For years, new technology such as digital cameras and off-the-shelf editing software has been turning filmmaking into a cheaper and easier venture. But few high-profile commercial directors have embraced mass-market hardware, gravitating instead toward bells and whistles like 3-D and other costly special effects.

But Park rolled the everyman’s dice. And he liked what he saw.

With the stodgy traditional cameras that often block a director from the actors replaced by the palm-sized mobile phone, Park said his eyes were opened to new possibilities in moviemaking.

“Everything seemed more alive, more real,” he said. “There was a certain coarseness, like making a documentary.”

With his goatee and slicked-back Michael Douglas mane of black hair, Park, 47, has a reputation for risk-taking in celluloid style and substance.

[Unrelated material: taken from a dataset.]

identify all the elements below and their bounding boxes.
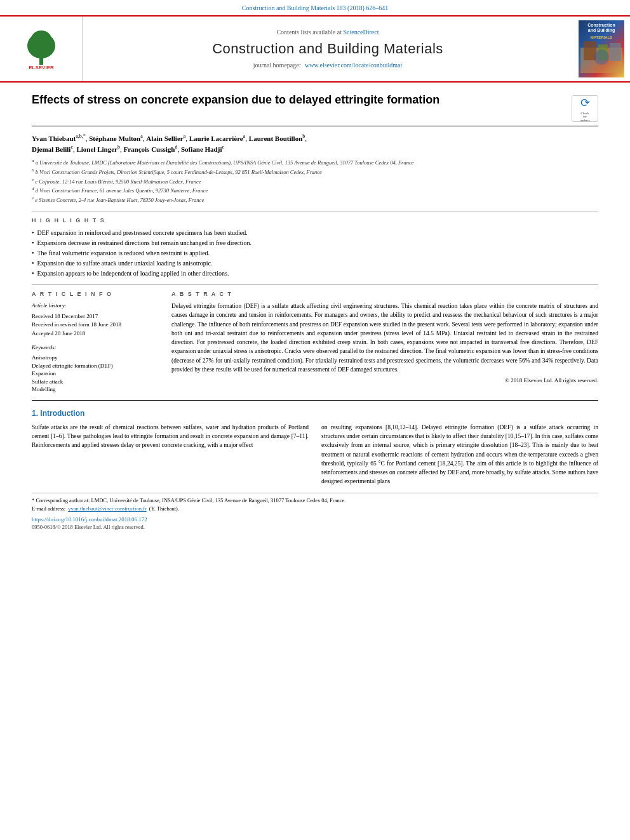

His films employ lush cinematography to portray such disturbing images as petrified children, dentistry by hammer, and underwater surgery on an Achilles tendon.

Among his nation’s most acclaimed filmmakers, Park first achieved fame in 2000 with “Joint Security Area,” telling the tale of the Korean peninsula divided by war. Four years later, he won the Grand Prix at the Cannes Film Festival for “Old Boy,” the second installment of his so-called revenge trilogy and now a Korean cult classic. In 2009, his movie “Thirst” won the Jury Prize at Cannes.

Always on the hunt for new challenges, Park found a big one in the iPhone. The idea arose last fall just as he and his brother (and fellow director) Park Chan-kyong were set to begin filming a fantasy about a middle-aged fisherman who one day hauls a woman out of the water’s depths.

That’s when South Korea’s exclusive iPhone distributor offered to finance the $130,000 project if the pair agreed to use the device to make a theater-quality film.

Park’s initial plan was straightforward: He would use an average iPhone for the job, but add a series of more sophisticated cameras for the scope and close-ups he sought. And he would not use the device for any trick photography, such as attaching it to actors or miniature vehicles for point-of-view shots. “I wanted to use it just like I would any other camera,” he said.

But the five days of on-location shooting brought instant surprises. First off, the tiny smart phone looked oddly out of place attached to the huge dolly used to maneuver traditional cameras.

The device also introduced a new sense of freedom. “The actors said that using something almost invisible meant that they didn’t feel overwhelmed like they would by a regular camera,” Park said. “And for once, they said they could actually see the director,” who is usually huddled behind the oversized camera.

The iPhone even influenced camera angles. Park, usually meticulous with a normal single camera, was more freewheeling, employing as many as eight iPhones at once.

“We encouraged others to use their own iPhones during a shoot, people like the associate director, producer and even the actors’ manager,” Park said.

In the end, they had hours of extra footage. They compiled that, and some impromptu shots were used in the final version.

Even though his project used professional cameramen who were able to add sophisticated lenses to the iPhone, Park quickly came to what he considers a profound realization: With this device, anyone can make a professional-quality movie.

“People are familiar with the iPhone,” he said. “Many are obsessed with it. This is another way to use it.”

He hopes the smart phone will encourage the general public to play filmmaker. “Find a location, you don’t even need sophisticated lighting – just go out and make movies,” he said. “These days, if you can afford to feed yourself, you can afford to make a film.”

Through such Internet sites as YouTube, the results can be promoted by word of mouth. “The time is gone when you can only see films in theaters,” Park said. “It’s absolutely passed.”

Park is looking for an international distributor for “Paranmanjang,” which has already received positive reviews here. He may even use the device again for certain scenes or an entire low-budget project.

“But the technology changes so fast,” he said. “Who knows what’s going to be available next year?”